The gameplay we experienced started off with Mason and his team escorting the President out of Los Angeles when the attacks hits. Knocked out of the humvee, Mason and his team must continue to protect the Commander in Chief through the now war-torn streets of L.A. As Mason worked his way down the destroyed interstate segments, he took up a sniping position, while the rest of the escort made its way across what was obviously an ambush-ready kill zone. Armed with a great rifle and a snazzy scope that could see through solid objects, the President was secured on a new transport.

Mason's enemies, both up close and from the sniping point, included everything from men on foot to UAV jets to small robotic tanks that carried a lot of stopping power. Thankfully, Mason's arsenal includes a few automated weapons of his own. Not only can Mason use any weapon laying around the battlefield, but he can call in a group of hovering machine-guns with some basic A.I. to clear out an area before he even walks into a room.

Too bad the President's new vehicle doesn't stay safe for too long. During the demo, Mason has to jump into an advanced vertical take-off jet and follow the escape vehicle to make sure its safe. The President's attackers included not only ground-forces that Mason could quickly dispatch, but also a squadron of enemy jets that force you into a dog-fighting scenario. Needless to say, this 20 minutes or so of gameplay was non-stop action that took anyone familiar with downtown L.A. through some very recognizable locations. Everything from the LACC to the Staples Center and the Downtown Plaza was prominently displayed, and for the most part, destroyed.

That tidbit of Single Player Campaign wasn't all we got to experience though. Call of Duty: Black Ops II features a new type of mission outside of the main story. These "Strike Force" missions all take place in 2025 and weave their own story that takes you from mission to mission. There are a few interesting points about this particular campaign. For one, it features a branching storyline structure. Just because you failed at a mission, it doesn't mean you've lost the game. As you progress through the missions, your success or failure determines what your next tasks will be and how the story plays out. Granted, a branching storyline structure isn't all that new, but Black Ops II is the first game in the Call of Duty line to attempt it.

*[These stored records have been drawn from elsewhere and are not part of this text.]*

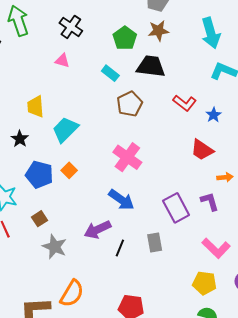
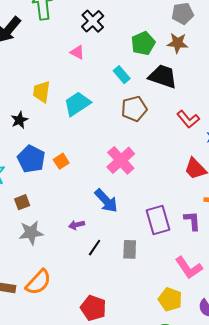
cyan trapezoid: (65, 130) -> (77, 104), moved
purple arrow: (97, 230) -> (77, 225), size x0.6
gray star: (55, 247) -> (31, 233), turned 30

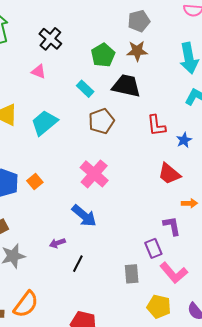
red L-shape: (188, 119) -> (156, 125), turned 40
purple rectangle: (158, 220) -> (153, 248), moved, size x0.7
gray rectangle: (130, 249) -> (132, 274), moved

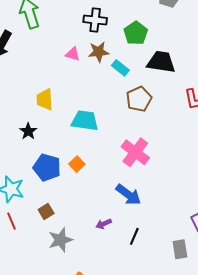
black cross: (50, 39) -> (95, 20), moved, turned -30
brown star: (137, 51) -> (99, 52), moved
cyan trapezoid: (44, 123) -> (85, 121), moved, turned 52
black line: (78, 264) -> (134, 236), moved

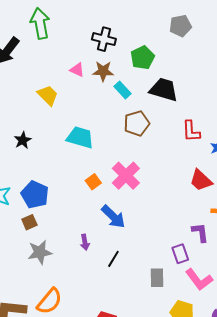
yellow trapezoid: (45, 99) -> (48, 95), moved, turned 130
orange square: (77, 164) -> (93, 182), moved
blue pentagon: (47, 167) -> (35, 195), moved
purple arrow: (104, 224) -> (85, 242), turned -84

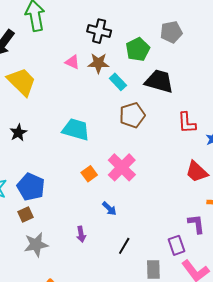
gray pentagon: (180, 26) -> (171, 32), moved
yellow trapezoid: (48, 95) -> (22, 82), moved, size x1.4
blue arrow: (113, 217) -> (109, 209), size x0.6
black line: (113, 259) -> (124, 246), moved

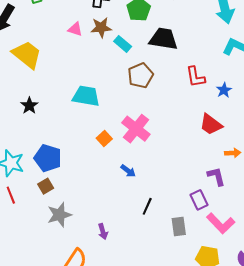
purple arrow: (81, 234) -> (103, 232), moved

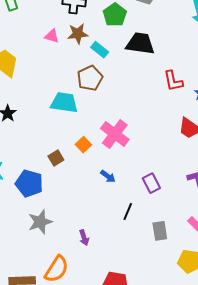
brown pentagon: (141, 75) -> (90, 78), moved
blue pentagon: (48, 158) -> (29, 183), moved
brown square: (46, 186) -> (56, 158), moved
purple rectangle: (199, 200) -> (151, 183), moved

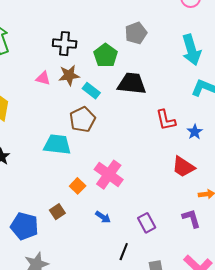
brown square: (56, 158) -> (57, 212), moved

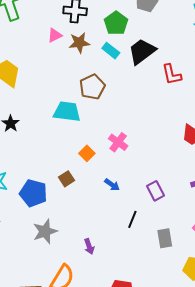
pink triangle: (43, 78) -> (55, 35), moved, turned -42
black trapezoid: (132, 84) -> (142, 51), turned -44
cyan rectangle: (91, 91) -> (111, 51), moved
red L-shape: (166, 120) -> (172, 74), moved
pink cross: (109, 175) -> (118, 142), size x0.7

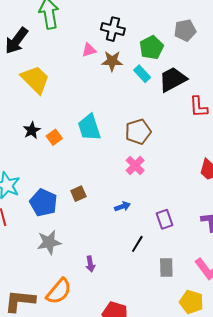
brown pentagon: (92, 87) -> (138, 132), moved
cyan trapezoid: (67, 112) -> (89, 127), turned -124
orange square: (87, 153) -> (54, 137), moved
blue arrow: (112, 185) -> (122, 207), turned -63

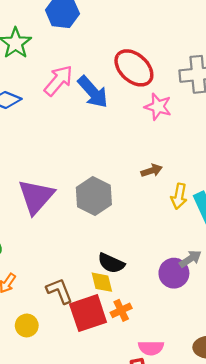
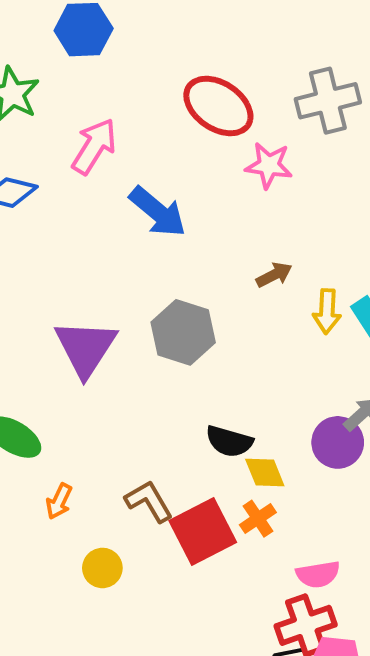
blue arrow: (93, 92) -> (158, 212), moved
yellow diamond: (102, 282) -> (265, 472), moved

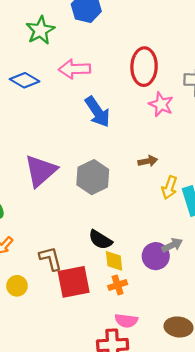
red ellipse: (218, 106) -> (144, 67), turned 42
pink arrow: (94, 146) -> (75, 69), turned -140
orange cross: (258, 519) -> (118, 285), moved

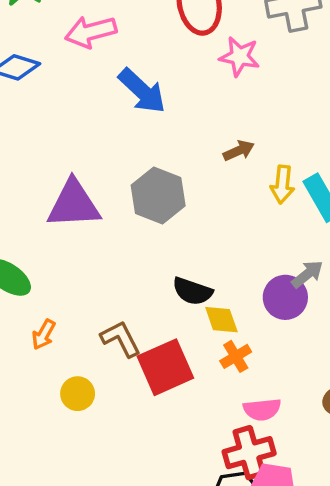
purple triangle: (41, 171) -> (74, 204), turned 51

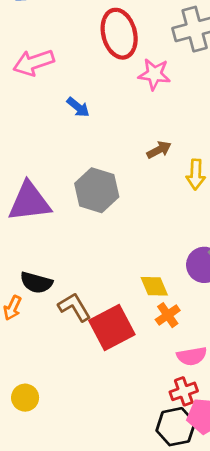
blue arrow: (142, 91) -> (78, 107), size x0.6
black semicircle: (192, 291) -> (36, 283), moved
yellow circle: (78, 394) -> (25, 398), moved
red cross: (249, 453) -> (184, 391), size x0.7

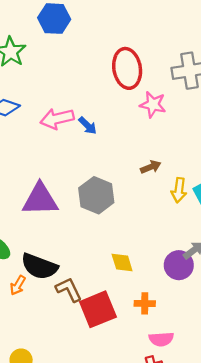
pink arrow: (34, 63) -> (57, 119), moved
black semicircle: (36, 283) -> (39, 266), size x1.4
yellow diamond: (154, 286) -> (122, 263), moved
orange cross: (168, 315) -> (145, 303), turned 30

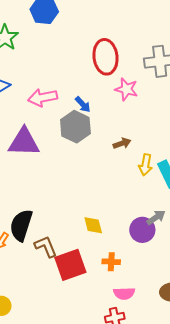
blue arrow: (88, 126) -> (83, 104), moved
gray hexagon: (96, 195) -> (75, 127), moved
purple triangle: (40, 199) -> (24, 142), moved
black semicircle: (39, 266) -> (21, 225), turned 84

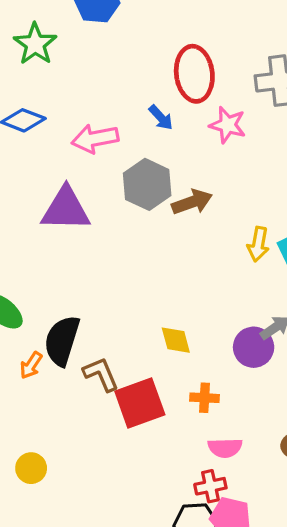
blue arrow: (83, 104) -> (161, 118), moved
brown arrow: (122, 143) -> (192, 202), moved, size x1.4

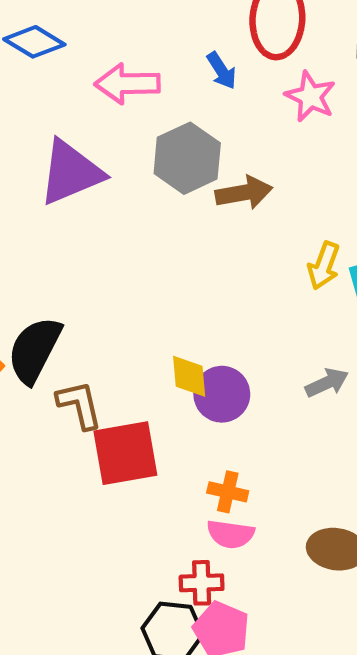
purple triangle: (66, 209) -> (71, 172), turned -34
purple circle: (254, 347) -> (222, 394), moved
orange cross: (205, 398) -> (228, 492), moved

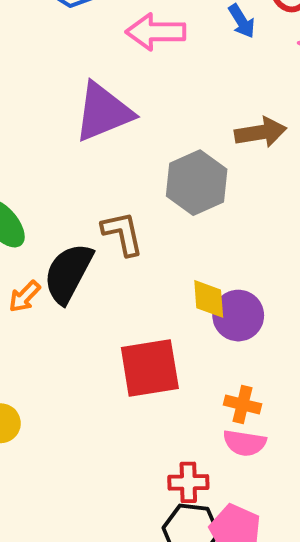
gray hexagon: (187, 158) -> (197, 183), moved
brown L-shape: (79, 405) -> (123, 233), moved
red cross: (202, 583) -> (188, 482), moved

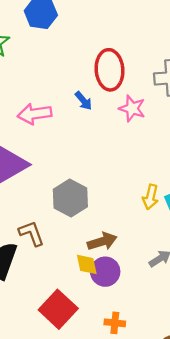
brown arrow: (261, 132) -> (102, 241), moved
red square: (150, 368) -> (58, 309), turned -30

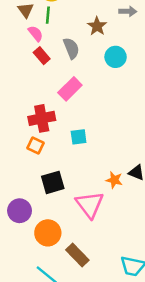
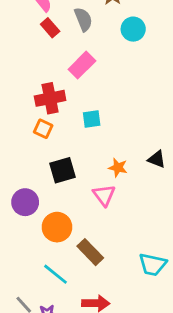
orange star: (114, 180) -> (118, 168), moved
pink triangle: (90, 205) -> (104, 195), size x0.7

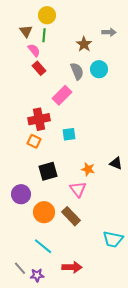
gray semicircle: (83, 19) -> (77, 71), moved
brown rectangle: (90, 252) -> (71, 216), moved

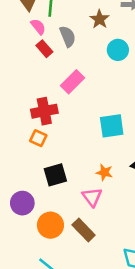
gray semicircle: (77, 71) -> (68, 36), moved
cyan square: (69, 134) -> (112, 126), moved, size x1.5

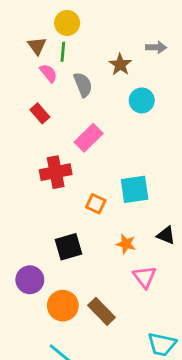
red rectangle: (44, 49) -> (40, 113), moved
orange square: (38, 138) -> (96, 204), moved
pink triangle: (92, 197) -> (145, 277), moved

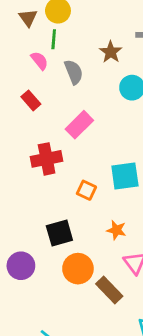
brown triangle: (37, 46) -> (28, 18), moved
orange circle: (63, 306) -> (78, 269), moved
brown rectangle: (102, 311) -> (109, 290), moved

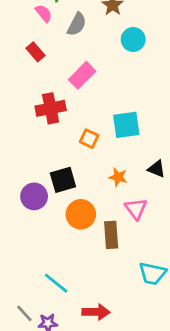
gray semicircle: (74, 72) -> (77, 24), turned 50
purple circle: (21, 266) -> (34, 196), moved
brown rectangle: (109, 290) -> (111, 235), turned 40

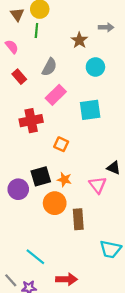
pink semicircle: (44, 13) -> (12, 47), moved
gray semicircle: (77, 24) -> (49, 67), moved
cyan square: (126, 125) -> (90, 110), moved
orange star: (118, 177) -> (64, 180), moved
pink triangle: (136, 209) -> (98, 185), moved

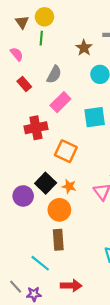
orange square: (61, 144) -> (66, 151), size x1.5
black square: (41, 176) -> (46, 183), turned -30
brown rectangle: (78, 219) -> (58, 240), moved

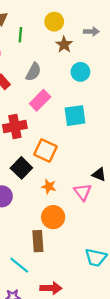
yellow circle: (44, 17) -> (54, 22), moved
black square: (46, 183) -> (21, 168), moved
orange circle: (59, 210) -> (53, 217), moved

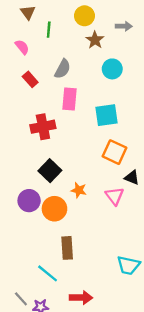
pink rectangle: (40, 100) -> (69, 99), turned -40
orange square: (45, 150) -> (115, 152), moved
orange circle: (53, 217) -> (54, 209), moved

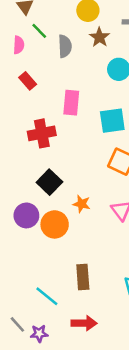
green line: (49, 30) -> (39, 31), moved, turned -49
pink semicircle: (22, 47) -> (19, 45), turned 42
gray semicircle: (63, 69) -> (65, 46), moved, turned -30
brown rectangle: (67, 248) -> (83, 277), moved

The other intriguing aspect of Strike Force missions is how you actually play through them. You are given a squad of fighters and an objective, and while you can play the mission in standard first-person perspective, you can quickly and easily zoom out to a bird's-eye-view in order to direct your troops and lay down objectives and waypoints as if the game were an RTS. After that, you can just as easily take over any of your resources again. Popping in and out of the front lines means that you can really direct your troops, but also stay in the meat of things, but you don't have to stick to the humans. You can take over the unmanned drones as well. There were several times when we went from the top-down view into one of the robotic tanks or flying guns and whenever we left one of the troops, be it human or robotic), the A.I. picked it up and carried on with its marching orders. Of course, the question here is, how good is the A.I. and will it behave the way you want it to?

While the focus of the Pre-E3 event was on Call of Duty: Black Ops II's single player experience, the presenters couldn't help touching on the multiplayer aspects of the upcoming game just a little bit. They said that a lot of work has been done this time around to pay careful attention to social connectivity, balance and play styles as well as strong integration into Call of Duty Elite. And, of course, the Zombies mode returns. This time, the levels are being developed in the game's multiplayer engine. This means you can expect bigger worlds, new game modes like 4v4 and other possibilities that are apparently really inspiring the developers at Treyarch. Expect more on the multiplayer aspects of Black Ops II in the near future.

Call of Duty: Black Ops II is slated for release on November 13th of this year for the PC, Xbox 360 and PS3.